S4 detected physiological redox changes in the ER
Finally, ER redox changes under ER stress conditions induced by tunicamycin, a glycosylation inhibitor, or thapsigargin, an inhibitor of the sarcoplasmic/endoplasmic reticulum calcium ATPase (SERCA) pump, were observed. Both ER stressors induced a significant decrease in the fluorescence ratio at 8 h, indicating reduction of the ER redox state (Figure 6B) and further reduction of the ER at 16 h (Figure 6C). These results demonstrate that S4 could detect physiological redox changes in the ER as well as changes in the redox state of S4 that are directly affected by addition of oxidoreductants in the ER.
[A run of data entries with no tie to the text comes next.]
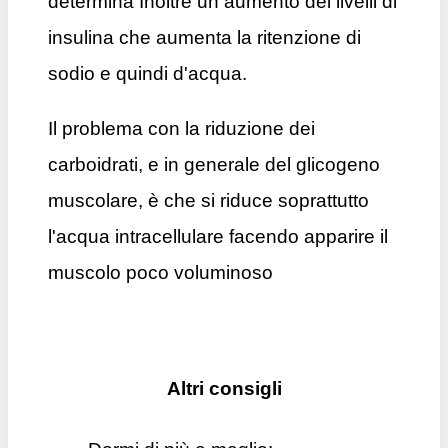
determina Inoltre un aumento dei livelli di
insulina che aumenta la ritenzione di
sodio e quindi d'acqua.
Il problema con la riduzione dei
carboidrati, e in generale del glicogeno
muscolare, è che si riduce soprattutto
l'acqua intracellulare facendo apparire il
muscolo poco voluminoso
Altri consigli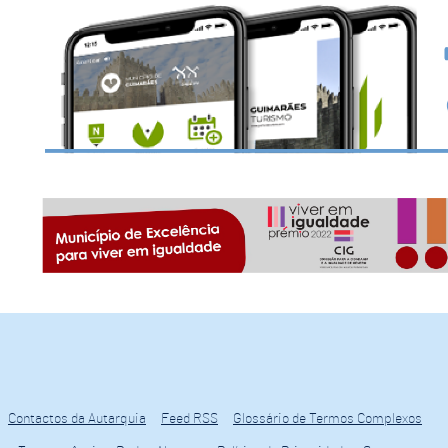
Contactos da Autarquia
Feed RSS
Glossário de Termos Complexos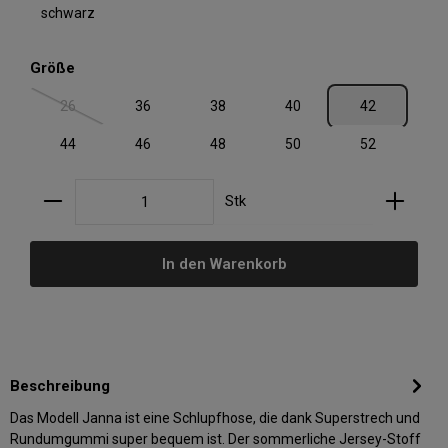
schwarz
auswählen
Größe
26
36
38
40
42
(Diese Option ist zurzeit nicht verfügbar.)
44
46
48
50
52
Produkt Anzahl: Gib den gewünschten Wert ein oder
Stk
In den Warenkorb
Beschreibung
Das Modell Janna ist eine Schlupfhose, die dank Superstrech und
Rundumgummi super bequem ist. Der sommerliche Jersey-Stoff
In the present study, we developed an easy-to-use ER redox probe, ERroGFP-iL S4, by introduction of mutations derived from sfGFP. roGFP-iX variants like roGFP-iL, in which an amino-acid residue is inserted next to Cys147, had redox potentials suitable for redox sensing in an oxidative environment such as the ER ; however, the inefficient folding of roGFP-iX in the ER hampered the convenient detection of the intracellular redox state using roGFP-iL and roGFP-iE. The four mutations (S30R, Y39N, N105T and I171V) introduced into roGFP-S4 increased the folding efficiency and stability in E. coli, as well as the thermostability in vitro (Figures 2B and 2C). From the viewpoint of the structural and kinetic analysis of sfGFP, S30R and Y39N greatly improved folding robustness mainly by increasing the electrostatic and hydrogen-bonded stability . I171V caused a local structural change to increase hydrophobic interactions and diminish off-pathway folding routes. N105T improved the stability via the propensity of β-strand formation conferred by introduction of the threonine residue, ultimately increasing expression yield and folding stability . Furthermore, these four mutations extended the dynamic range for glutathione redox change while maintaining in vitro redox potentials similar to the original roGFP-iL (Figures 2D and 2E). ERroGFP-S4 was capable of folding efficiently in the ER, which resulted in sufficient fluorescence intensities for monitoring ER redox dynamics. This variant also showed the highest dynamic range among the tested ERroGFP-iL mutants.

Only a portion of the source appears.